April 29, 2017 at 10:07 am

Lebanese and Palestinian people stage a protest to show solidarity with detainee hunger-striker prisoners those has been held at Israeli prisons in Ramallah, on April 24, 2017 in Beirut, Lebanon. ( Ratib Al Safadi – Anadolu Agency )

Saturday marks the thirteenth day of the latest mass hunger strike by Palestinian political prisoners being held in Israeli jails. Palestinian human rights groups announced earlier this month that 1,500 prisoners had started a new protest against their prison conditions with the objective of compelling Israel to make fundamental changes.

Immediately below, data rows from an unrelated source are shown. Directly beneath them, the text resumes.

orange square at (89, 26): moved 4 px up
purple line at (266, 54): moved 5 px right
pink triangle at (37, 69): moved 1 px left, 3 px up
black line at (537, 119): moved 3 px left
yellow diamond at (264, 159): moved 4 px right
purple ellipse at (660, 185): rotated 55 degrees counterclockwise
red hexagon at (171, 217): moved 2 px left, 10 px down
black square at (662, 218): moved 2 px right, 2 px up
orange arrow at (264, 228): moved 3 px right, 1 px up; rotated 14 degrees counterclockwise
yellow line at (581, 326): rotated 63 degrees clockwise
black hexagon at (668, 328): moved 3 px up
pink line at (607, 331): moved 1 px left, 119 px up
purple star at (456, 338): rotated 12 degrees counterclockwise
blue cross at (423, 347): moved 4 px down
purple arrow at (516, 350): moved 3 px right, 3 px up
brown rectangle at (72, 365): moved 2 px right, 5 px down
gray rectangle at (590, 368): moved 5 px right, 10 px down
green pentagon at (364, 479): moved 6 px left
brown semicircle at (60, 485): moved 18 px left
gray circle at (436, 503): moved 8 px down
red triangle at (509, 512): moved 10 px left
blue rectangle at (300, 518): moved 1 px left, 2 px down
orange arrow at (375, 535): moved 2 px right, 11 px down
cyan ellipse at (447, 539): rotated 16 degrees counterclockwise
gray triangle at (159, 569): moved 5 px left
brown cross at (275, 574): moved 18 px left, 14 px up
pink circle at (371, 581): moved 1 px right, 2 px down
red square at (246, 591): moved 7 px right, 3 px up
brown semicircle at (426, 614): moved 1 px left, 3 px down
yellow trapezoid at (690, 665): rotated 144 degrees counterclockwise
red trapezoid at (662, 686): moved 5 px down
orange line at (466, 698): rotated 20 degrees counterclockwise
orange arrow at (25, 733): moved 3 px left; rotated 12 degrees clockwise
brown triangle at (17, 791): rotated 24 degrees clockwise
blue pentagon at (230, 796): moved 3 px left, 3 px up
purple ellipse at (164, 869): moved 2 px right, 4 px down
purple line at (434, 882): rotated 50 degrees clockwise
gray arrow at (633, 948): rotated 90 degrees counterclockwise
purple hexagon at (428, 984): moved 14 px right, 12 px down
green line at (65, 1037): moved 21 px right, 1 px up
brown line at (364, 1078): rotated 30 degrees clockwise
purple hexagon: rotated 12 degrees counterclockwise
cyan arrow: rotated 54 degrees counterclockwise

Since Israel invaded, occupied and started to colonise the West Bank and Gaza Strip 50 years ago, more than 750,000 Palestinians have been arrested by Israeli forces, according to figures issued by the Palestinian Central Bureau of Statistics. In other words, almost every single Palestinian family in those regions of historic Palestine will have at least one story — and often many more — of how Israeli detention, internment or imprisonment has affected them.

The detainees are demanding an end to solitary confinement, heavy restrictions on family visits and the practice of administrative detention. The latter is particularly harsh, amounting to indefinite imprisonment with neither charge nor trial, based purely on secret “evidence” presented by one of Israel’s spy agencies. Despite the inherent injustice of this process, administrative detention continues to be used by the Israeli occupation authorities; it is no less than internment without trial. This being the 100th anniversary of the infamous Balfour Declaration, it is appropriate to recall that this cruel and unjust practice actually dates back to the period of the British occupation of Palestine, the so-called Mandate. Britain’s Mandatory Emergency Law Act of 1945 laid the foundations for this bedrock of the Israeli occupation.

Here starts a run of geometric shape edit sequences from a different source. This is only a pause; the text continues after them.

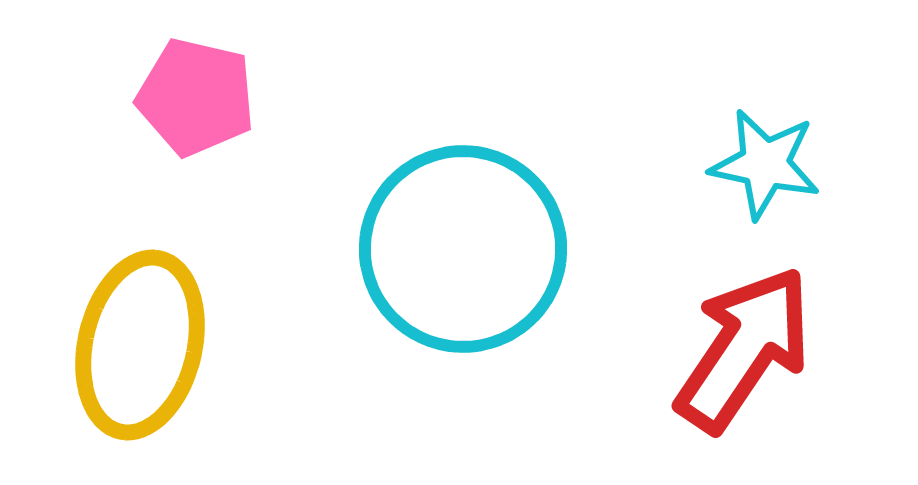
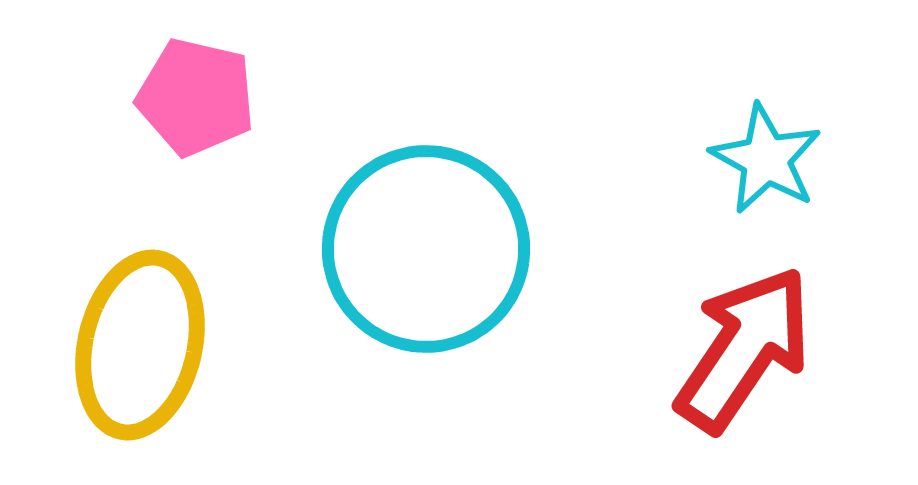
cyan star: moved 1 px right, 5 px up; rotated 17 degrees clockwise
cyan circle: moved 37 px left
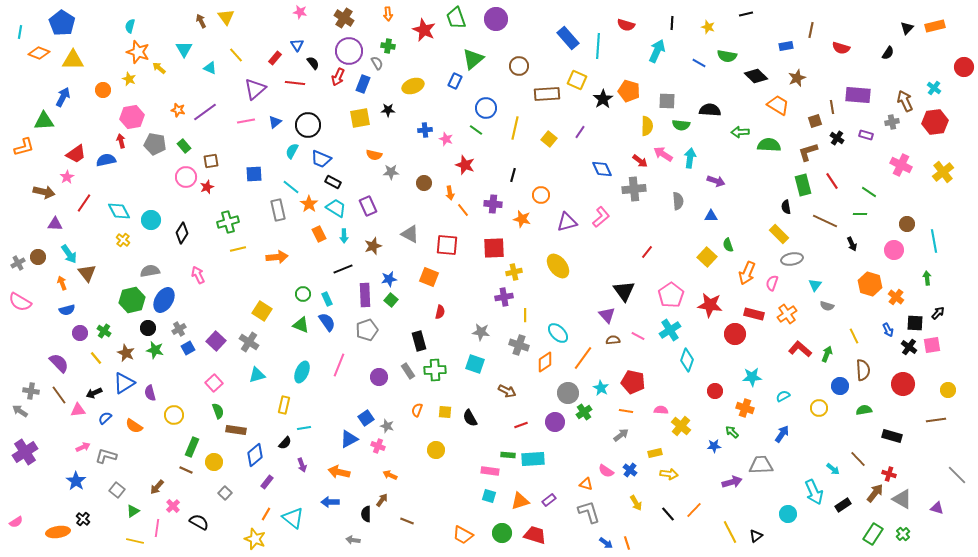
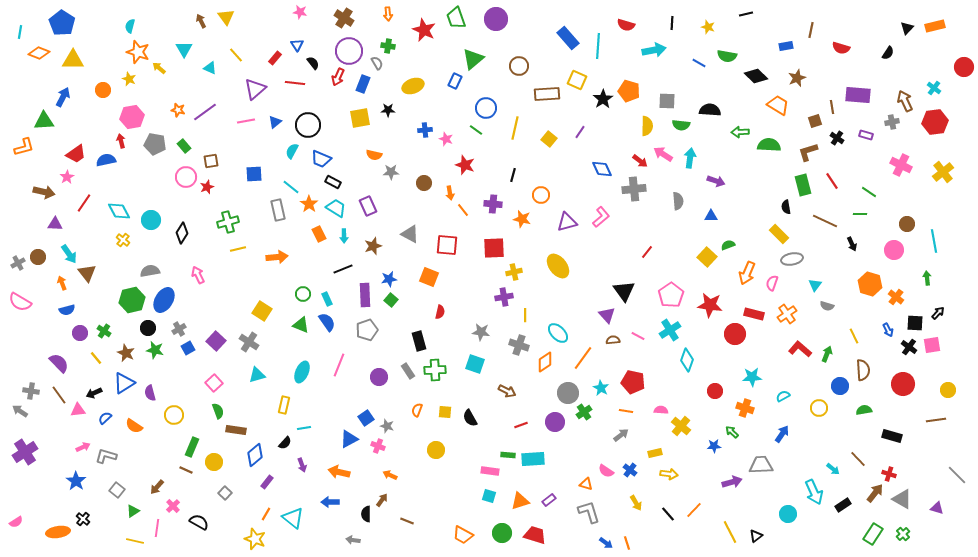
cyan arrow at (657, 51): moved 3 px left, 1 px up; rotated 55 degrees clockwise
green semicircle at (728, 245): rotated 88 degrees clockwise
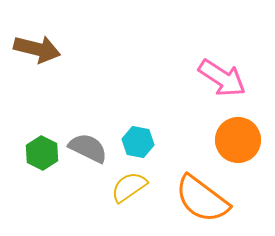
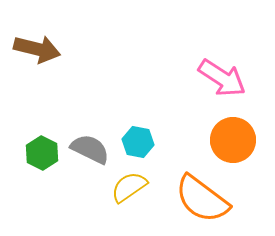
orange circle: moved 5 px left
gray semicircle: moved 2 px right, 1 px down
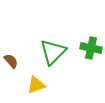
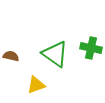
green triangle: moved 2 px right, 2 px down; rotated 40 degrees counterclockwise
brown semicircle: moved 5 px up; rotated 35 degrees counterclockwise
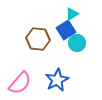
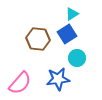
blue square: moved 1 px right, 4 px down
cyan circle: moved 15 px down
blue star: moved 1 px right, 1 px up; rotated 20 degrees clockwise
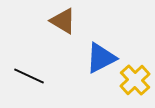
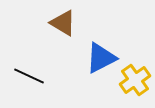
brown triangle: moved 2 px down
yellow cross: rotated 8 degrees clockwise
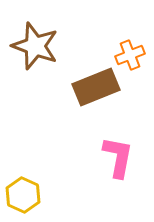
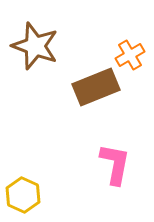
orange cross: rotated 8 degrees counterclockwise
pink L-shape: moved 3 px left, 7 px down
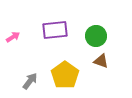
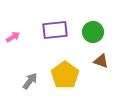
green circle: moved 3 px left, 4 px up
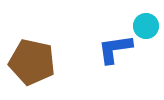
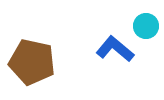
blue L-shape: rotated 48 degrees clockwise
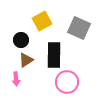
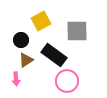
yellow square: moved 1 px left
gray square: moved 2 px left, 3 px down; rotated 25 degrees counterclockwise
black rectangle: rotated 55 degrees counterclockwise
pink circle: moved 1 px up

According to Palestinian prisoners’ rights group Addameer, as of this month, Israel holds 500 Palestinians under this unaccountable, totalitarian and antidemocratic status. Eight of these prisoners are members of the Palestinian Authority’s moribund legislative arm; in other words, they are Palestinian MPs.

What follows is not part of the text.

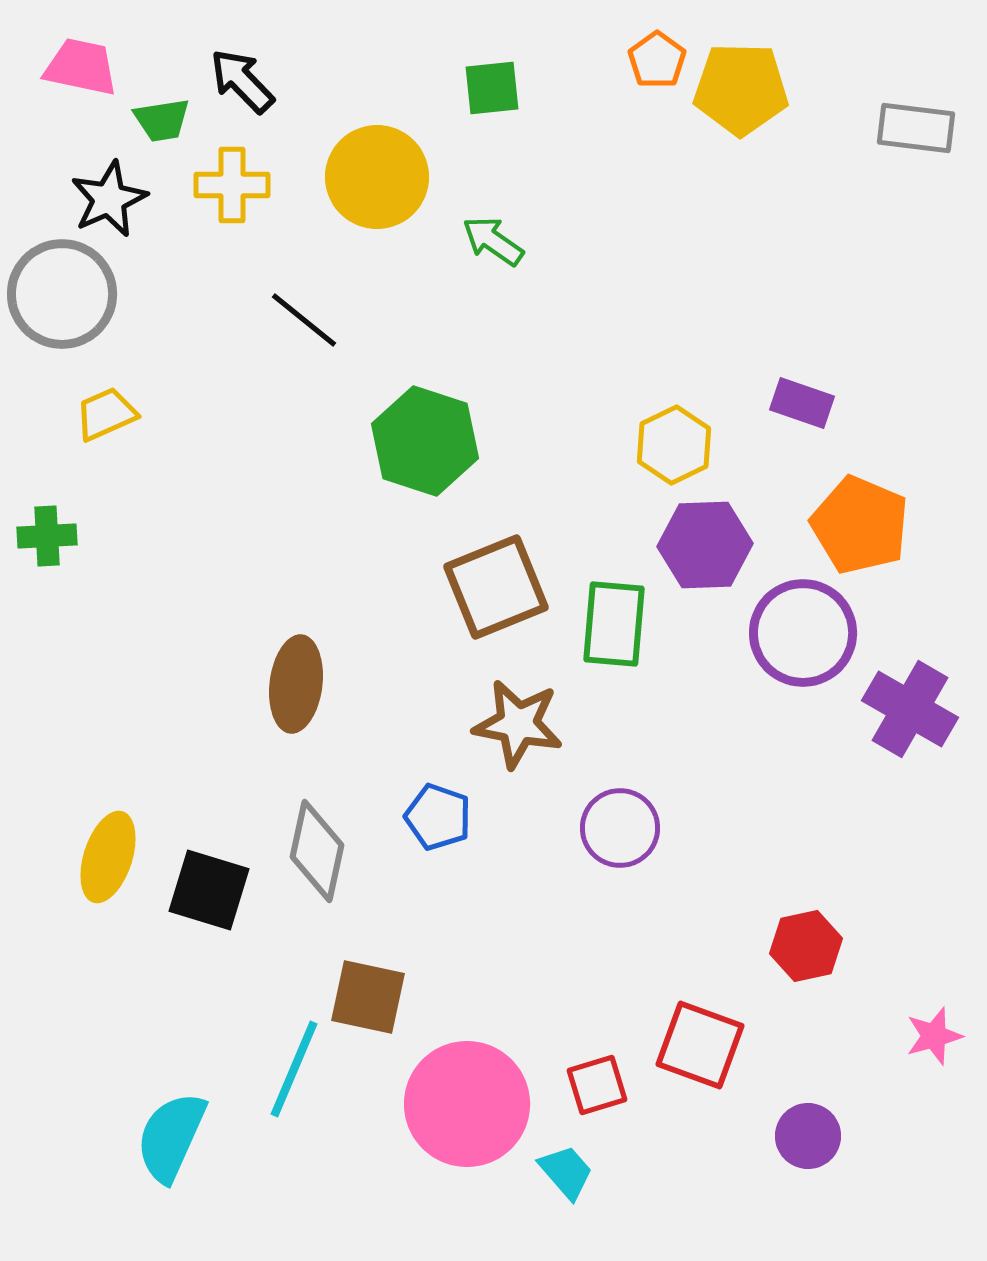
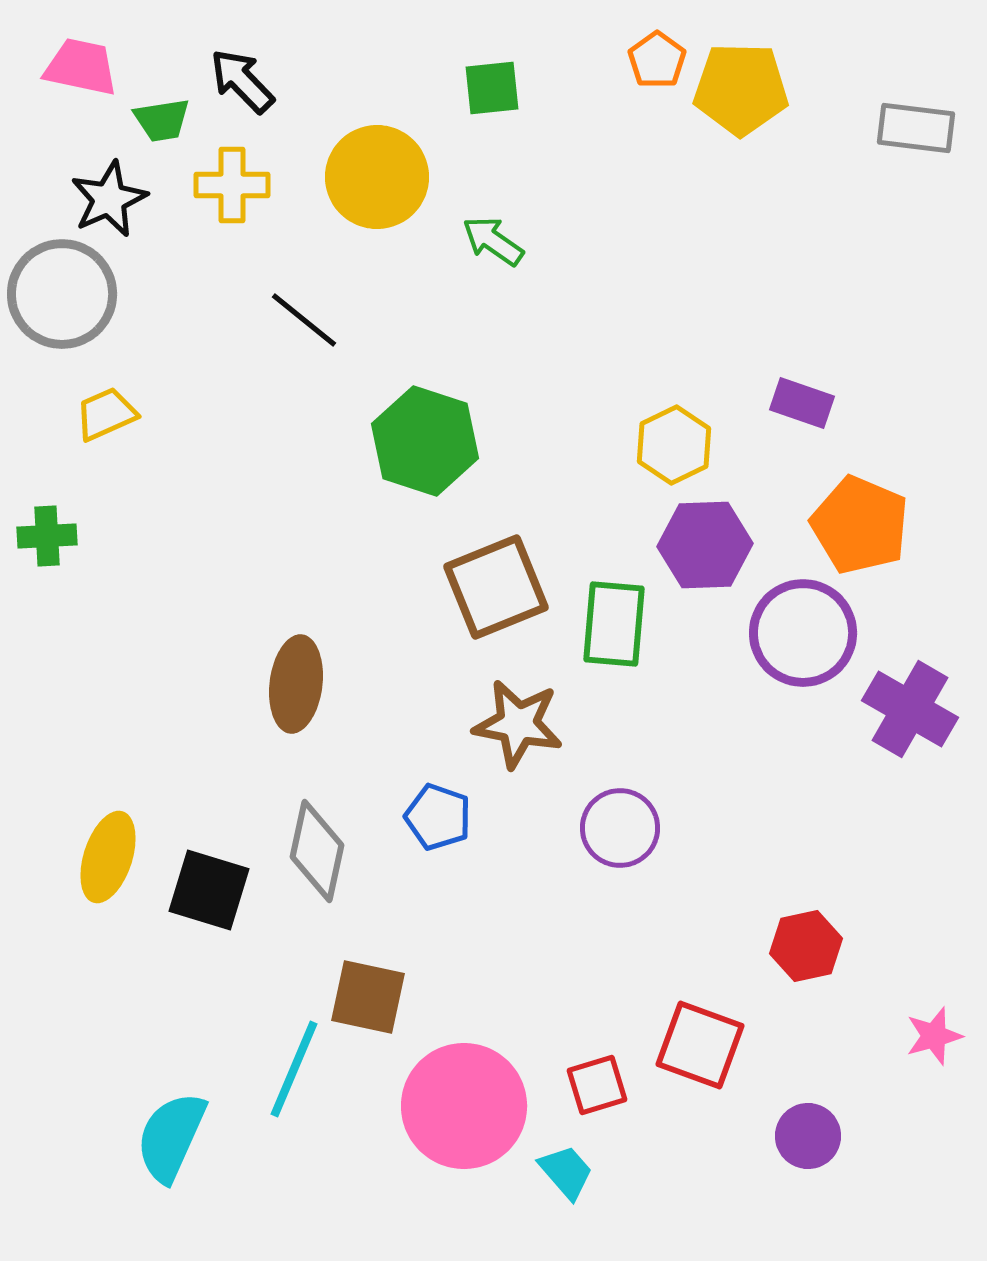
pink circle at (467, 1104): moved 3 px left, 2 px down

Even those Palestinian prisoners who make it before an Israeli court are denied anything resembling justice. Palestinians in the West Bank and Gaza Strip are subjected to Israeli military law and face courts presided over by Israeli army officers masquerading as “judges”. These kangaroo courts have a 99.7 per cent conviction rate. Meanwhile, in further evidence of Israel’s status as an apartheid regime, Jewish settlers living in and occupying those same territories are subject to Israeli civilian law, not military law. In practice, though, the settlers can act with almost complete impunity when they attack Palestinians. So much for Israel’s claim to be a democracy.

Previous hunger strikes since 2012 have often started after individual administrative detainees launched their own campaigns to fight back peacefully against their nightmarish limbo status. Charismatic and iron-willed activists like Khader Adnan, Hana Shalabi and Mohammad Al-Qeq launched their own actions against internment, and were later joined by others in solidarity. These strikes had their own successes, with some prisoners being released, but ultimately they failed to stop the practice of Israeli internment without trial – a key hunger strike demand – for more than short periods. This time the protest is more coordinated. Popular and prominent Fatah activist Marwan Barghouti managed somehow to get around Israeli restrictions and smuggle an op-ed out of prison so that it could be published by the New York Times, to the outrage and despair of the Israeli government and its supporters. Israel’s former ambassador in the US, Michael Oren, now works for Prime Minister Benjamin Netanyahu and even threatened to have the paper’s Jerusalem office shut down in retaliation. In the article, Barghouti related how the violent racism of Israeli occupation has dominated his life since his youth:

I was only 15 when I was first imprisoned. I was barely 18 when an Israeli interrogator forced me to spread my legs while I stood naked in the interrogation room, before hitting my genitals. I passed out from the pain, and the resulting fall left an everlasting scar on my forehead. The interrogator mocked me afterward, saying that I would never procreate because people like me give birth only to terrorists and murderers.

This kind of torture is endemic in Israeli jails, as documented in painstaking detail for decades by Palestinian, international and even Israeli human rights groups. That is the real reason why Oren and his colleagues are so upset; they have to cover up such brutality to maintain the façade of Israeli democracy.When, in 2015, Minister for Public Security Gilad Erdan proposed new legislation permitting the barbaric force-feeding of hunger strikers it was passed by the Knesset, Israel’s parliament. This is despite the state’s well-documented record of using force-feeding so brutally that it killed several Palestinian hunger strikers.

Erdan also holds the portfolio of a second government department – the Strategic Affairs Ministry — which for several years now has been almost exclusively focused on fighting the boycott, divestment and sanctions (BDS) movement. This campaign has included a “black-ops” war against Palestinian activists overseas which has likely included tactics such as cyberwarfare and invasion of privacy, stalking, harassment and death threats.

The Palestinian prisoners are on hunger strike only for fundamental human rights, nothing more. Ending the Israeli occupation is a moral imperative.

The views expressed in this article belong to the author and do not necessarily reflect the editorial policy of Middle East Monitor.